MAGRIB I PRÒXIM ORIENT

Diez años de las revoluciones en el Mediterráneo: entre la revuelta y la sangre

Las causas del malestar continúan sepultadas y agravadas por el impacto de la pandemia

Una dècada de revolta i de sang ‘Al shaab iurid’ (La gent vol)... llibertat
Cristina Mas
17/12/2020
3 min

BarcelonaHoy hace diez años que Mohamed Bouazizi, un joven vendedor ambulante de un pueblo del interior de Túnez, se prendió fuego para protestar porque la policía le había confiscado la parada de fruta. Su sacrificio se convirtió en un símbolo de la humillación a manos de unos estados corruptos y despóticos que robaban el futuro de sus jóvenes. La chispa encendió la mecha y diez días después de la muerte del vendedor la oleada de manifestaciones y huelgas generales masivas obligaba al entonces presidente tunecino, Zine al-Abidine Ben Ali, a huir en avión a Arabia Saudí. La gente le había ganado la partida al dictador y el ejemplo corrió como la pólvora y se expandió al norte de África y al Próximo Oriente: Egipto, Libia , Bahréin, Yemen y Siria ponían la palabra revolución a la orden del día. La década siguiente, sin embargo, ha sido de dolor y contrarrevolución, con la guerra de Siria como un esperpento, pero los problemas de fondo seguían y la semilla de la revuelta volvió a germinar el año pasado en Argelia, el Líbano e Irak. Una segunda oleada que se ha tenido que poner en pausa por la pandemia.

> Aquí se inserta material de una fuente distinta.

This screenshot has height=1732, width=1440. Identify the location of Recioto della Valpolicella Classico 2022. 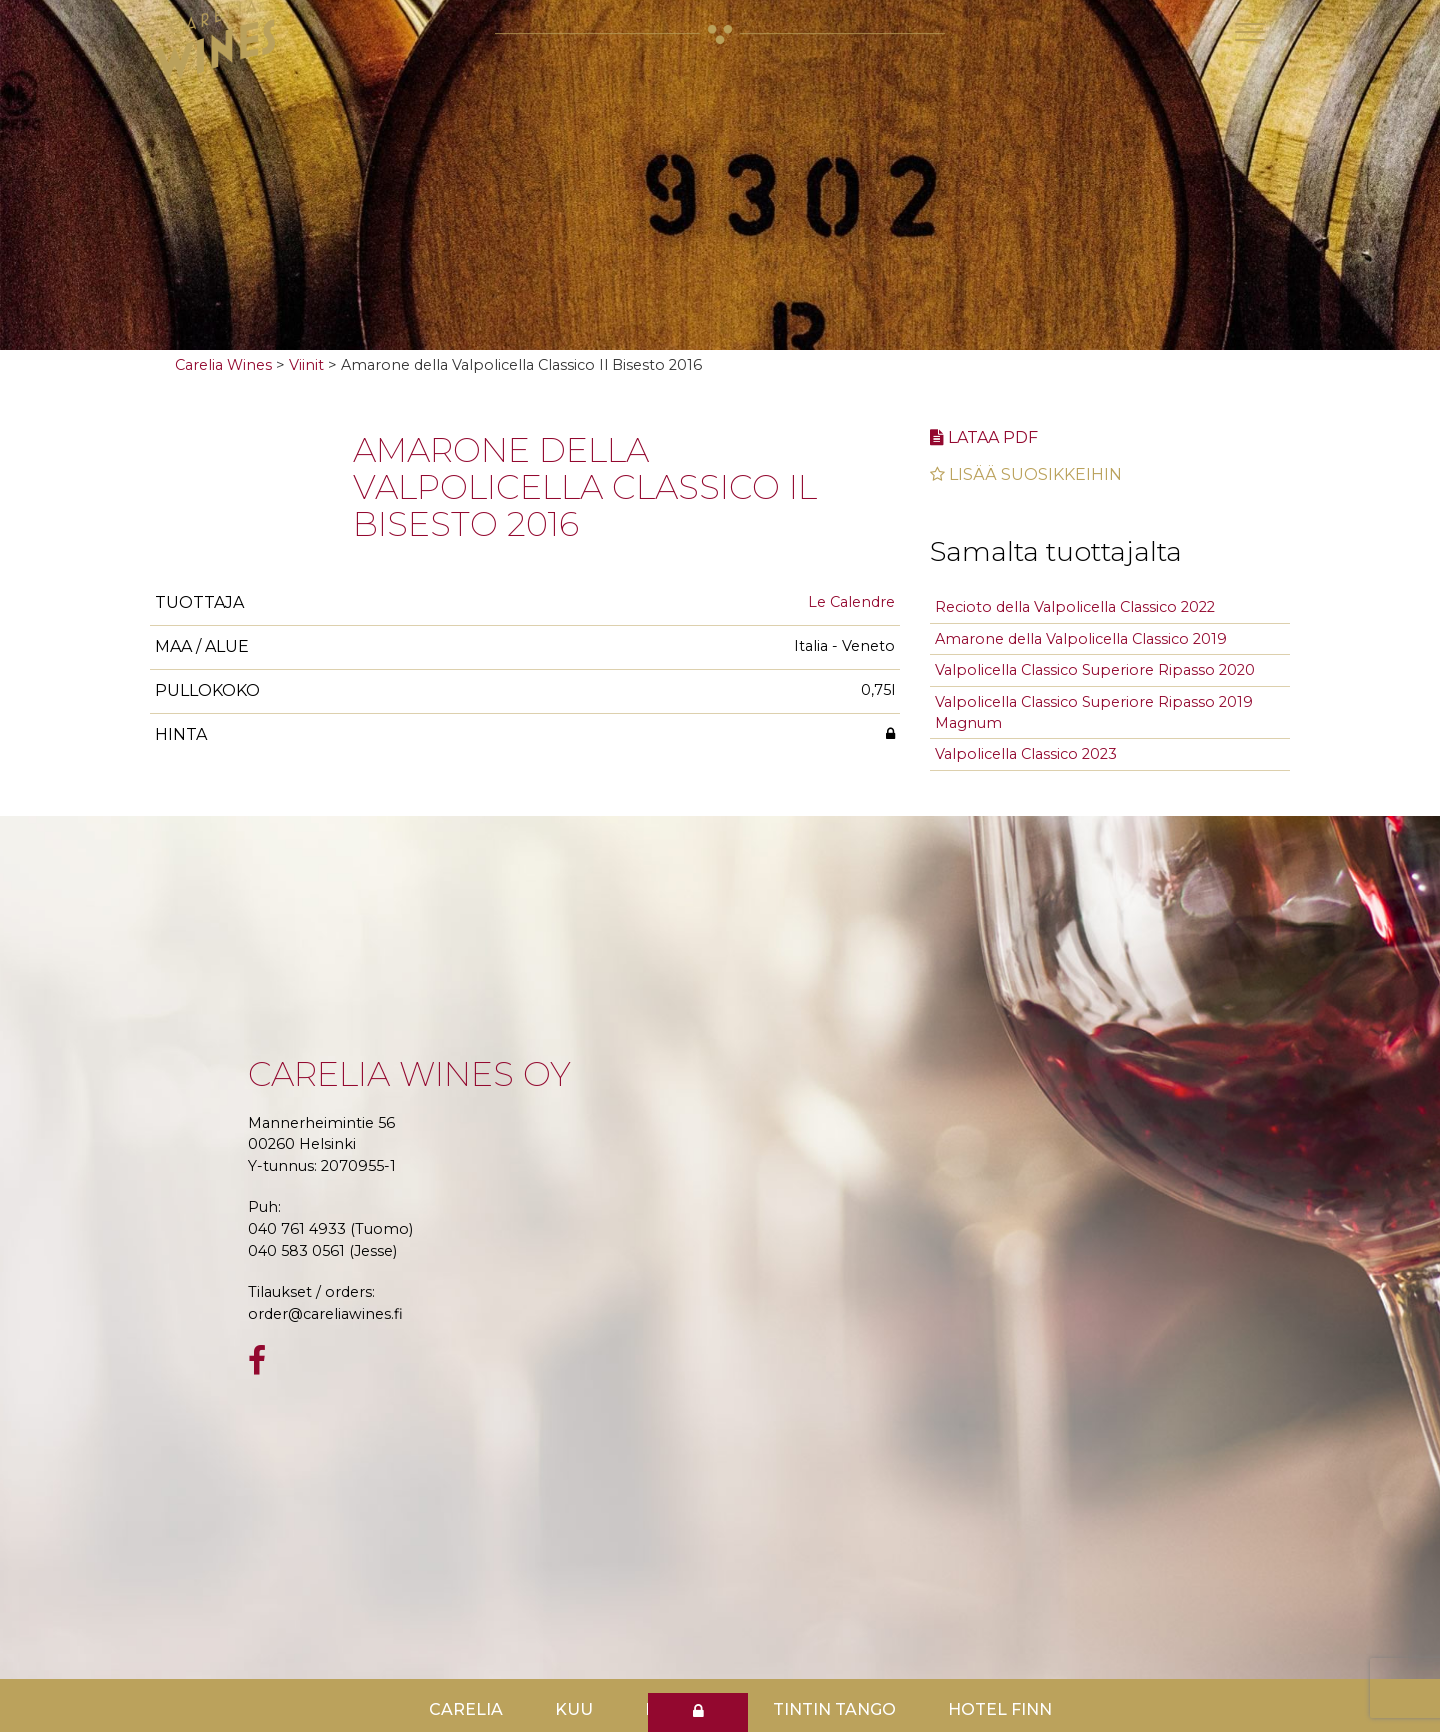
(1075, 607).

Las fuerzas motoras del cambio eran claras y continúan estando hoy sobre la mesa: un largo listado de agravios que se resumen en desigualdad, corrupción y autoritarismo, con unas élites ricas y mimadas por los vecinos europeos y los Estados Unidos. Todo esto se combina con el estallido demográfico de una juventud expulsada a los márgenes que sentía que no tenía nada a perder si se arriesgaba a cambiar las cosas. Factores que no eran ajenos a lo que pasaba en este lado del Mediterráneo: el movimiento del 15-M o la revuelta de Grecia contra la troika.

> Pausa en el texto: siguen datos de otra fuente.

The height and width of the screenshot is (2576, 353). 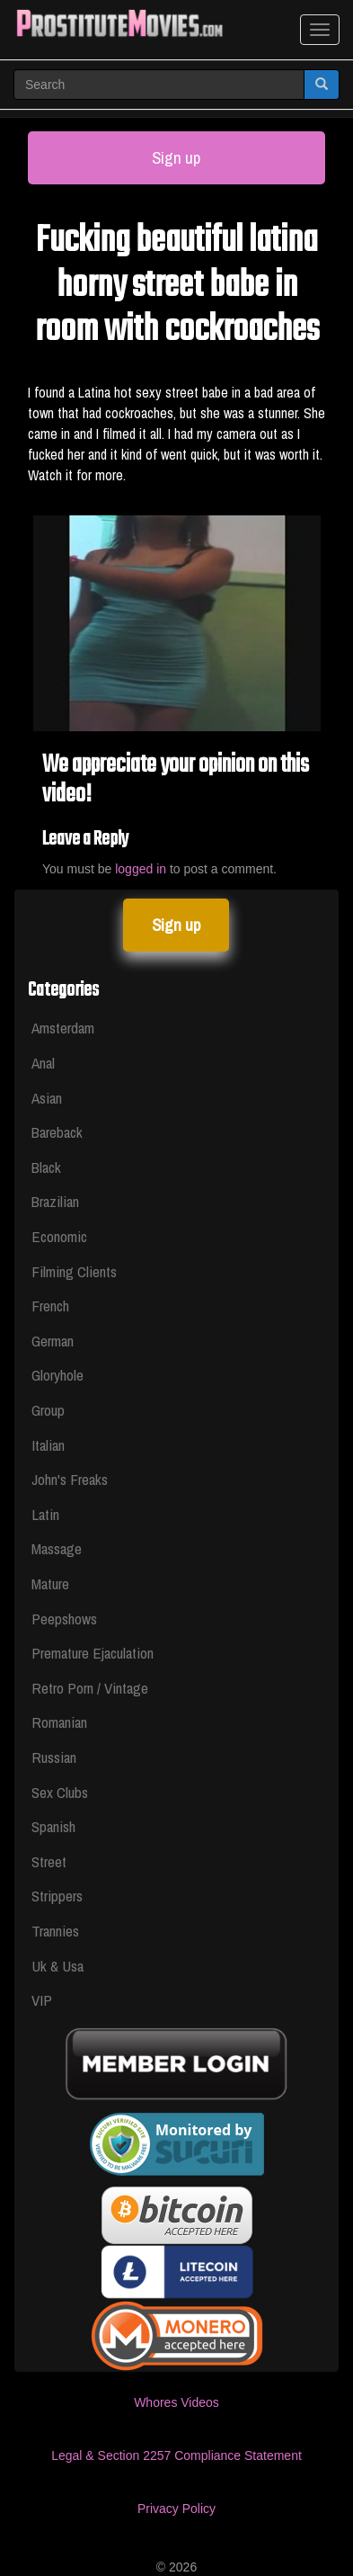 What do you see at coordinates (176, 2455) in the screenshot?
I see `Legal & Section 2257 Compliance Statement` at bounding box center [176, 2455].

El sueño de cambio se estrelló contra la violencia de los estados, desde la intervención de la OTAN y la guerra en Libia hasta el descenso a los infiernos de una Siria que El Asad prometió quemar si no podía gobernar, o el golpe de estado en Egipto, que a cobijo de la oleada de descontento con la gestión de los Hermanos Musulmanes acabó imponiendo una dictadura más feroz que la que los manifestantes de Tahrir habían conseguido derrocar. Las revueltas barrieron el poder político pero no el económico ni el militar, que pilotaron las transiciones para hacer volver las aguas a su curso. Hoy en Siria y Egipto hay muchos más prisioneros políticos que en 2011, y los muertos y desaparecidos se cuentan por centenares de miles.

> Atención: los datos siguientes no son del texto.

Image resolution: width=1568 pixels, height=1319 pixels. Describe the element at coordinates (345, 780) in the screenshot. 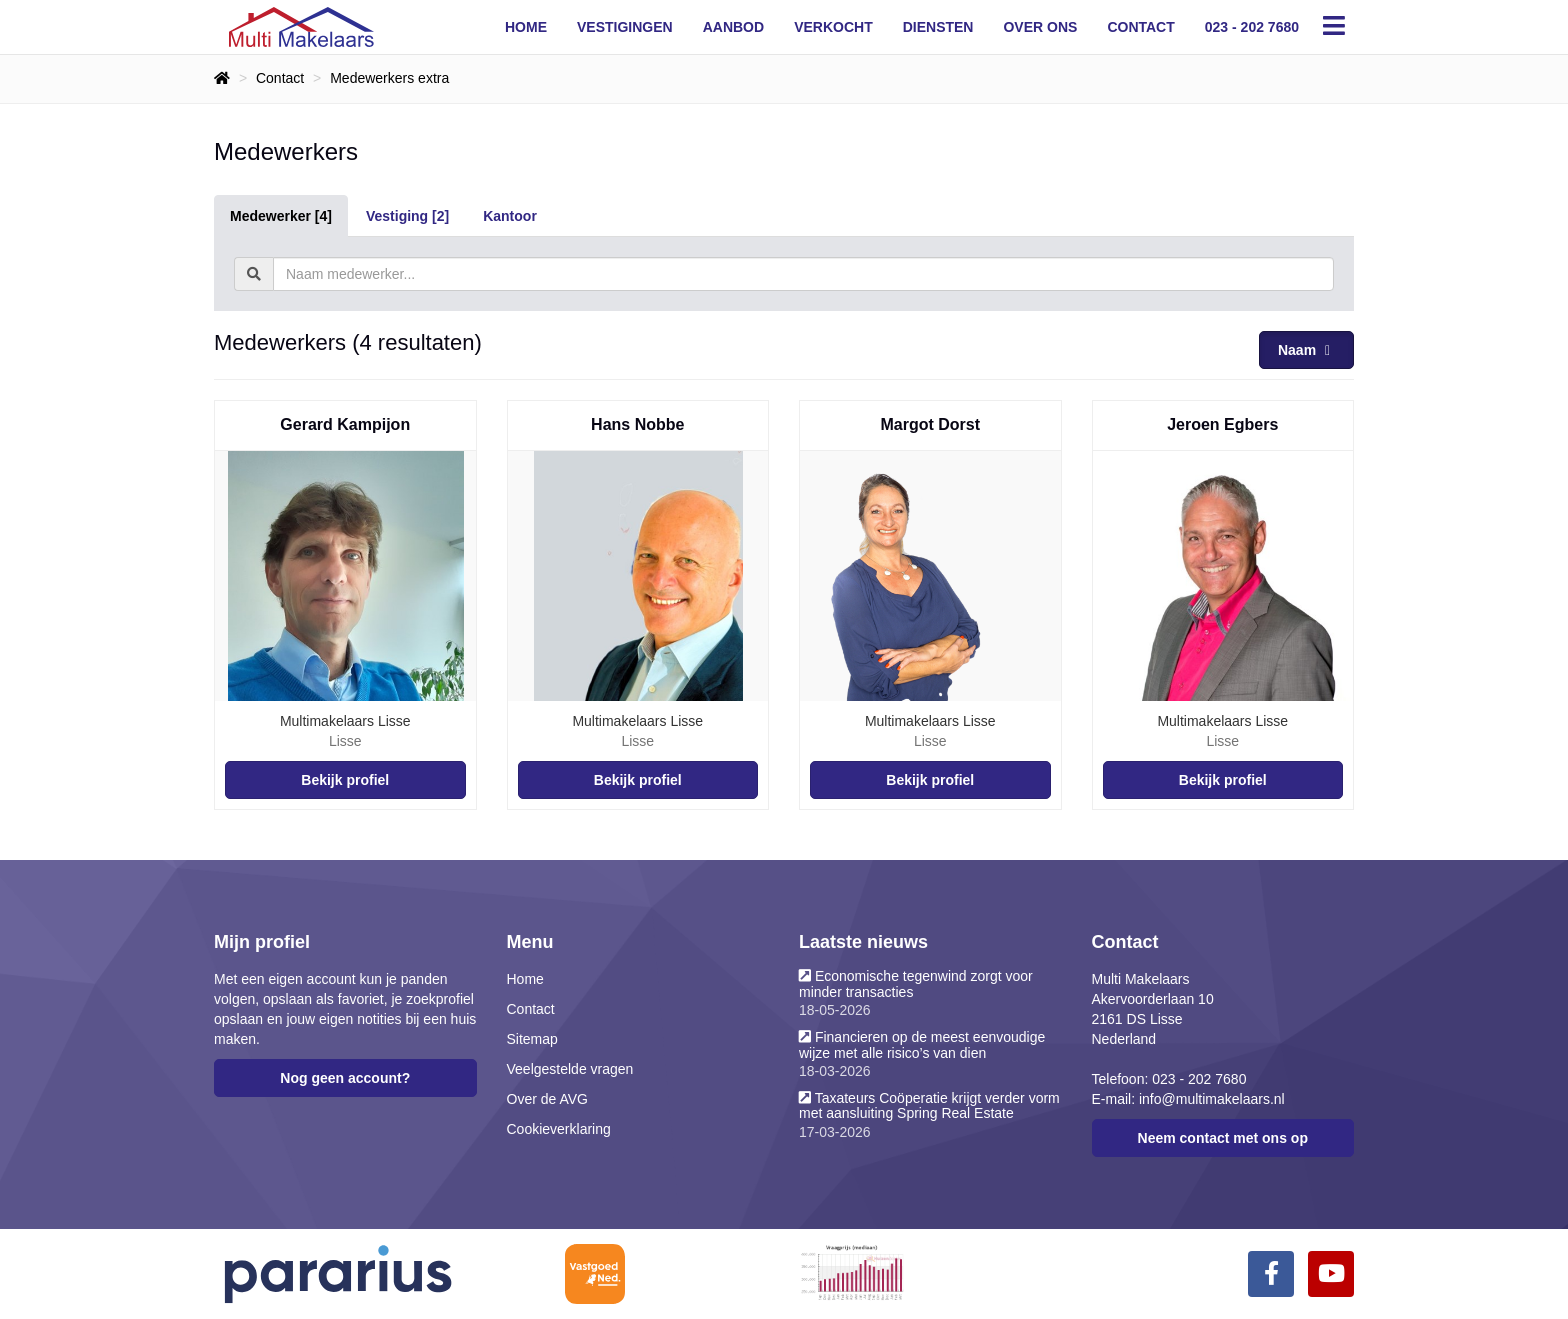

I see `Bekijk profiel` at that location.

Europa sólo sufrió colateralmente el golpe del terremoto, en forma de llegada de unos cuántos centenares de miles de refugiados -muchos menos de los que han acogido los países vecinos-, pero hubo bastantes para que los populismos lo aprovecharan para descoser las costuras de una UE atravesada por crisis propias y ajenas.

Segunda oleada

Y cuando parecía que la región había aprendido la lección de que la revuelta se paga con sangre, los agravios volvieron a estallar en 2019 en las calles de Argelia, cuando los militares que mueven los hilos del “sistema” pensaron que era una buena idea presentar al octogenario y enfermo presidente ausente Abdelaziz Bouteflika a un quinto mandato. Las movilizaciones masivas obligaron a retirarlo, pero ahora en su lugar está otro octogenario que también está enfermo y también está fuera del país. Y en el Líbano, un nuevo impuesto para Whatsapp fue el detonante de una protesta masiva contra un sistema corrupto y sectario, que también era cuestionado por la juventud en Irak.

Todas estas protestas han quedado confinadas con la pandemia, una situación que los regímenes autoritarios han aprovechado para reprimir todavía más la disidencia. Pero esto no quiere decir que el malestar se haya acabado. Como advierte el Cidob en la nota sobre perspectivas del año próximo, “la desesperanza y la frustración, en parte por la carencia de resultados de los ciclos de protesta anteriores, así como una mayor represión por parte de las fuerzas de seguridad, comportan un claro riesgo que este nuevo ciclo adquiera un carácter más violento”.